Could you give back the records exactly, taking out the pictures?

*** RECORDS FOR THE TASK ***

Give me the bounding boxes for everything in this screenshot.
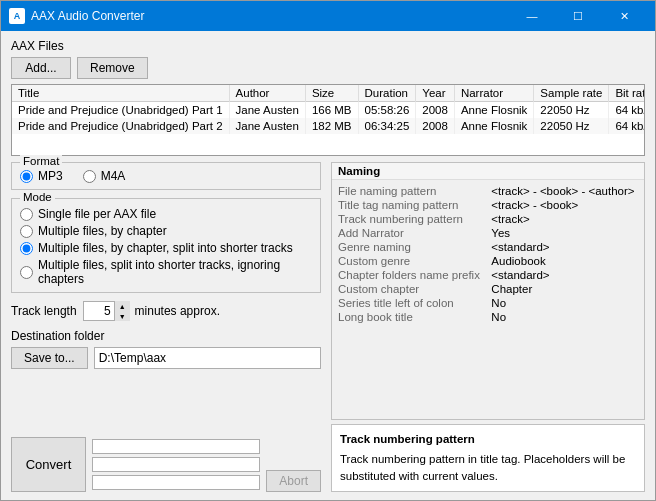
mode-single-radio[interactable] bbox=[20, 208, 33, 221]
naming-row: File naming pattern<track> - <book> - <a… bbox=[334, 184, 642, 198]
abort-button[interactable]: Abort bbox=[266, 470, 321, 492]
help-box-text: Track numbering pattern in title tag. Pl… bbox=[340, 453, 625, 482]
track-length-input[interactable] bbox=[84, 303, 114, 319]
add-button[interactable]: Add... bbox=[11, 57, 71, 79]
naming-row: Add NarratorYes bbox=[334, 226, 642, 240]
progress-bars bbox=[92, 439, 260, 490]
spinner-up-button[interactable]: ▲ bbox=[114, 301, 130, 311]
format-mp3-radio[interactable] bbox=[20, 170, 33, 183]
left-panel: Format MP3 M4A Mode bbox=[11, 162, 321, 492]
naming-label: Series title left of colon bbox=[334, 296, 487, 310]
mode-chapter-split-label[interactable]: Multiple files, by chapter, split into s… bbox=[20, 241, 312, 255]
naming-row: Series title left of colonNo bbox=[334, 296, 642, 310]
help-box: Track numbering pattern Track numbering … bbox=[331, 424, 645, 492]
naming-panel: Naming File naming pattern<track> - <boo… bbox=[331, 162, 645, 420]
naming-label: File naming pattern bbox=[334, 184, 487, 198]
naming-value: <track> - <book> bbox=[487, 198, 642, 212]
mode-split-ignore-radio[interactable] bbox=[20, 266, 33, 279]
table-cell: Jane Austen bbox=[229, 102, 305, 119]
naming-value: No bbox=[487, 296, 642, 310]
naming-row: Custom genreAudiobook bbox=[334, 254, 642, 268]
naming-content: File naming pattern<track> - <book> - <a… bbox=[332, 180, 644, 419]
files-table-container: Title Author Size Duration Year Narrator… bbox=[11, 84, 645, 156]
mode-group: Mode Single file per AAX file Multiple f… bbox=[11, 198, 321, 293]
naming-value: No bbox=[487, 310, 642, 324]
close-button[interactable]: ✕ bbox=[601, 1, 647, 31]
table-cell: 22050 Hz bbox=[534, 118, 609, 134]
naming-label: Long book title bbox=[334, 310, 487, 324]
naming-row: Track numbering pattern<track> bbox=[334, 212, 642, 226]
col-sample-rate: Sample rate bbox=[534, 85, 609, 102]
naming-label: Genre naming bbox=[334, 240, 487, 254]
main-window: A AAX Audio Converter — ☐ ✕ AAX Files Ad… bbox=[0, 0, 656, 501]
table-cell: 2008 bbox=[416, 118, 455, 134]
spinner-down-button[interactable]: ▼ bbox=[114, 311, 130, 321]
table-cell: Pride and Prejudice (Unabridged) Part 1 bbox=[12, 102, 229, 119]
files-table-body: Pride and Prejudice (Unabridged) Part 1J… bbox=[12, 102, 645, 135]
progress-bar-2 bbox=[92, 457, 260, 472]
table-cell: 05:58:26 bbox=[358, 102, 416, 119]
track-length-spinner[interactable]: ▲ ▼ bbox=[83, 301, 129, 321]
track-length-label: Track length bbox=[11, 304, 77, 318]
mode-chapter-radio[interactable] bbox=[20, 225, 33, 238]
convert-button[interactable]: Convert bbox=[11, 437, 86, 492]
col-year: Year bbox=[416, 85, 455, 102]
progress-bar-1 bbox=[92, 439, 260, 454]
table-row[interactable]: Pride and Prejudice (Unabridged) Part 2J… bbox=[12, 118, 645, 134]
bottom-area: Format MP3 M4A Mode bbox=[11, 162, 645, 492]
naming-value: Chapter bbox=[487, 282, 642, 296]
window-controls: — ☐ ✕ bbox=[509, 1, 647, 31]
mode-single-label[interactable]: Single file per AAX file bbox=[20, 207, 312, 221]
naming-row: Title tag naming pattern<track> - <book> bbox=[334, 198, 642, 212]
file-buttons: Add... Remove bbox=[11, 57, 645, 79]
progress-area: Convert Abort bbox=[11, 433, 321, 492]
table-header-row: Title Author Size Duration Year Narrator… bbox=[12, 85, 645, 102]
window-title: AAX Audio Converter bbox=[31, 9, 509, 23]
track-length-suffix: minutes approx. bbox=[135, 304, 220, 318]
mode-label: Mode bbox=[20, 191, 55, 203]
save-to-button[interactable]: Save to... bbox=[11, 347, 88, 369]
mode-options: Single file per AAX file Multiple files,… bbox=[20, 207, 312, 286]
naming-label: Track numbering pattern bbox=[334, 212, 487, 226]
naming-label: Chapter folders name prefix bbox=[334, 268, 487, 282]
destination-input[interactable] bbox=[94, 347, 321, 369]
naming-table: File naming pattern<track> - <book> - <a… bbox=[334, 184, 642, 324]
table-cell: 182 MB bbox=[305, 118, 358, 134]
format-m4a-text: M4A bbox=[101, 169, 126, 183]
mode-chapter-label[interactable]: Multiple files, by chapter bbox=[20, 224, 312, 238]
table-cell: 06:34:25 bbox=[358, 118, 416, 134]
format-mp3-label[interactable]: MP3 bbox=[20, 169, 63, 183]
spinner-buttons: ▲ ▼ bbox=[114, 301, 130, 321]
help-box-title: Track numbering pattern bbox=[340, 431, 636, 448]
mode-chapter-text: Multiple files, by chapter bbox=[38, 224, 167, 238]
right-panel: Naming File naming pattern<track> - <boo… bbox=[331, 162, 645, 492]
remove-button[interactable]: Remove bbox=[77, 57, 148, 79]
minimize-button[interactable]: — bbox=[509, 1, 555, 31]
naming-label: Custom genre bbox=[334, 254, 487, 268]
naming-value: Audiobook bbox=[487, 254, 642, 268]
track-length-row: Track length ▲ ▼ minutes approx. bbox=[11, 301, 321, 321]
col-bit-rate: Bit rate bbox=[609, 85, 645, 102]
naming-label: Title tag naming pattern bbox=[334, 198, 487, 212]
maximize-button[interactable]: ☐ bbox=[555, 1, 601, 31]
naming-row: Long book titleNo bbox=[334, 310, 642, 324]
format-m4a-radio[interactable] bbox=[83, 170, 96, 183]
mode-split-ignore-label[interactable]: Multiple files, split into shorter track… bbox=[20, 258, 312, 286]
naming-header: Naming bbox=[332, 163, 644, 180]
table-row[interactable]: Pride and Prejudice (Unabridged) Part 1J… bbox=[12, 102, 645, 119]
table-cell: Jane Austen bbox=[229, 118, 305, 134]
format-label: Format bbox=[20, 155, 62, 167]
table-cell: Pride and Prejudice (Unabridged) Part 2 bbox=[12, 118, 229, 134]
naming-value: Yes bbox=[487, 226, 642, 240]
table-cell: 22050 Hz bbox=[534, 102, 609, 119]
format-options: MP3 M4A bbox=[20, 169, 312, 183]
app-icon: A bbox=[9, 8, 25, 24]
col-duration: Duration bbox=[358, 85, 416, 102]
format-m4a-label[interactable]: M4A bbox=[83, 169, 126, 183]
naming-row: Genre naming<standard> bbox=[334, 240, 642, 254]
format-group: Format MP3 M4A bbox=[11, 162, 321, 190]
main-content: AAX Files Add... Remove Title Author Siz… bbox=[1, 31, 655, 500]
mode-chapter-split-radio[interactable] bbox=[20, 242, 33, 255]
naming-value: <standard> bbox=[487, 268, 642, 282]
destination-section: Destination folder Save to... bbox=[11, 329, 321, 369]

*** End of RECORDS FOR THE TASK ***

#### WRITTEN SOLUTION
Give me the bounding boxes for everything in this screenshot.
mode-single-radio[interactable] bbox=[20, 208, 33, 221]
naming-row: File naming pattern<track> - <book> - <a… bbox=[334, 184, 642, 198]
abort-button[interactable]: Abort bbox=[266, 470, 321, 492]
help-box-text: Track numbering pattern in title tag. Pl… bbox=[340, 453, 625, 482]
track-length-input[interactable] bbox=[84, 303, 114, 319]
add-button[interactable]: Add... bbox=[11, 57, 71, 79]
naming-row: Add NarratorYes bbox=[334, 226, 642, 240]
progress-bars bbox=[92, 439, 260, 490]
spinner-up-button[interactable]: ▲ bbox=[114, 301, 130, 311]
format-mp3-radio[interactable] bbox=[20, 170, 33, 183]
left-panel: Format MP3 M4A Mode bbox=[11, 162, 321, 492]
naming-label: Series title left of colon bbox=[334, 296, 487, 310]
mode-chapter-split-label[interactable]: Multiple files, by chapter, split into s… bbox=[20, 241, 312, 255]
naming-row: Series title left of colonNo bbox=[334, 296, 642, 310]
help-box: Track numbering pattern Track numbering … bbox=[331, 424, 645, 492]
naming-panel: Naming File naming pattern<track> - <boo… bbox=[331, 162, 645, 420]
naming-label: File naming pattern bbox=[334, 184, 487, 198]
naming-value: <track> - <book> bbox=[487, 198, 642, 212]
mode-split-ignore-radio[interactable] bbox=[20, 266, 33, 279]
table-cell: Jane Austen bbox=[229, 102, 305, 119]
naming-value: No bbox=[487, 296, 642, 310]
naming-row: Custom genreAudiobook bbox=[334, 254, 642, 268]
naming-content: File naming pattern<track> - <book> - <a… bbox=[332, 180, 644, 419]
files-table-container: Title Author Size Duration Year Narrator… bbox=[11, 84, 645, 156]
mode-group: Mode Single file per AAX file Multiple f… bbox=[11, 198, 321, 293]
naming-value: No bbox=[487, 310, 642, 324]
close-button[interactable]: ✕ bbox=[601, 1, 647, 31]
table-cell: 22050 Hz bbox=[534, 118, 609, 134]
naming-label: Long book title bbox=[334, 310, 487, 324]
naming-row: Track numbering pattern<track> bbox=[334, 212, 642, 226]
col-sample-rate: Sample rate bbox=[534, 85, 609, 102]
naming-label: Genre naming bbox=[334, 240, 487, 254]
main-window: A AAX Audio Converter — ☐ ✕ AAX Files Ad… bbox=[0, 0, 656, 501]
table-cell: 2008 bbox=[416, 118, 455, 134]
spinner-down-button[interactable]: ▼ bbox=[114, 311, 130, 321]
table-cell: Pride and Prejudice (Unabridged) Part 1 bbox=[12, 102, 229, 119]
files-table-body: Pride and Prejudice (Unabridged) Part 1J… bbox=[12, 102, 645, 135]
progress-bar-2 bbox=[92, 457, 260, 472]
table-cell: 05:58:26 bbox=[358, 102, 416, 119]
track-length-spinner[interactable]: ▲ ▼ bbox=[83, 301, 129, 321]
track-length-label: Track length bbox=[11, 304, 77, 318]
mode-chapter-radio[interactable] bbox=[20, 225, 33, 238]
convert-button[interactable]: Convert bbox=[11, 437, 86, 492]
col-year: Year bbox=[416, 85, 455, 102]
progress-bar-1 bbox=[92, 439, 260, 454]
table-row[interactable]: Pride and Prejudice (Unabridged) Part 2J… bbox=[12, 118, 645, 134]
bottom-area: Format MP3 M4A Mode bbox=[11, 162, 645, 492]
naming-value: Chapter bbox=[487, 282, 642, 296]
window-controls: — ☐ ✕ bbox=[509, 1, 647, 31]
mode-single-label[interactable]: Single file per AAX file bbox=[20, 207, 312, 221]
naming-row: Title tag naming pattern<track> - <book> bbox=[334, 198, 642, 212]
file-buttons: Add... Remove bbox=[11, 57, 645, 79]
progress-area: Convert Abort bbox=[11, 433, 321, 492]
table-header-row: Title Author Size Duration Year Narrator… bbox=[12, 85, 645, 102]
window-title: AAX Audio Converter bbox=[31, 9, 509, 23]
track-length-suffix: minutes approx. bbox=[135, 304, 220, 318]
mode-label: Mode bbox=[20, 191, 55, 203]
save-to-button[interactable]: Save to... bbox=[11, 347, 88, 369]
mode-options: Single file per AAX file Multiple files,… bbox=[20, 207, 312, 286]
naming-label: Track numbering pattern bbox=[334, 212, 487, 226]
naming-label: Chapter folders name prefix bbox=[334, 268, 487, 282]
destination-input[interactable] bbox=[94, 347, 321, 369]
naming-table: File naming pattern<track> - <book> - <a… bbox=[334, 184, 642, 324]
table-cell: 182 MB bbox=[305, 118, 358, 134]
format-m4a-text: M4A bbox=[101, 169, 126, 183]
mode-chapter-label[interactable]: Multiple files, by chapter bbox=[20, 224, 312, 238]
table-cell: 06:34:25 bbox=[358, 118, 416, 134]
format-mp3-label[interactable]: MP3 bbox=[20, 169, 63, 183]
spinner-buttons: ▲ ▼ bbox=[114, 301, 130, 321]
help-box-title: Track numbering pattern bbox=[340, 431, 636, 448]
mode-chapter-text: Multiple files, by chapter bbox=[38, 224, 167, 238]
right-panel: Naming File naming pattern<track> - <boo… bbox=[331, 162, 645, 492]
remove-button[interactable]: Remove bbox=[77, 57, 148, 79]
minimize-button[interactable]: — bbox=[509, 1, 555, 31]
naming-label: Custom genre bbox=[334, 254, 487, 268]
naming-value: Audiobook bbox=[487, 254, 642, 268]
track-length-row: Track length ▲ ▼ minutes approx. bbox=[11, 301, 321, 321]
col-bit-rate: Bit rate bbox=[609, 85, 645, 102]
naming-label: Title tag naming pattern bbox=[334, 198, 487, 212]
maximize-button[interactable]: ☐ bbox=[555, 1, 601, 31]
naming-row: Long book titleNo bbox=[334, 310, 642, 324]
format-m4a-radio[interactable] bbox=[83, 170, 96, 183]
mode-split-ignore-label[interactable]: Multiple files, split into shorter track… bbox=[20, 258, 312, 286]
naming-header: Naming bbox=[332, 163, 644, 180]
table-row[interactable]: Pride and Prejudice (Unabridged) Part 1J… bbox=[12, 102, 645, 119]
table-cell: Jane Austen bbox=[229, 118, 305, 134]
format-label: Format bbox=[20, 155, 62, 167]
table-cell: Pride and Prejudice (Unabridged) Part 2 bbox=[12, 118, 229, 134]
naming-value: Yes bbox=[487, 226, 642, 240]
table-cell: 22050 Hz bbox=[534, 102, 609, 119]
format-options: MP3 M4A bbox=[20, 169, 312, 183]
app-icon: A bbox=[9, 8, 25, 24]
col-duration: Duration bbox=[358, 85, 416, 102]
format-m4a-label[interactable]: M4A bbox=[83, 169, 126, 183]
naming-row: Genre naming<standard> bbox=[334, 240, 642, 254]
format-group: Format MP3 M4A bbox=[11, 162, 321, 190]
main-content: AAX Files Add... Remove Title Author Siz… bbox=[1, 31, 655, 500]
mode-chapter-split-radio[interactable] bbox=[20, 242, 33, 255]
naming-value: <standard> bbox=[487, 268, 642, 282]
destination-section: Destination folder Save to... bbox=[11, 329, 321, 369]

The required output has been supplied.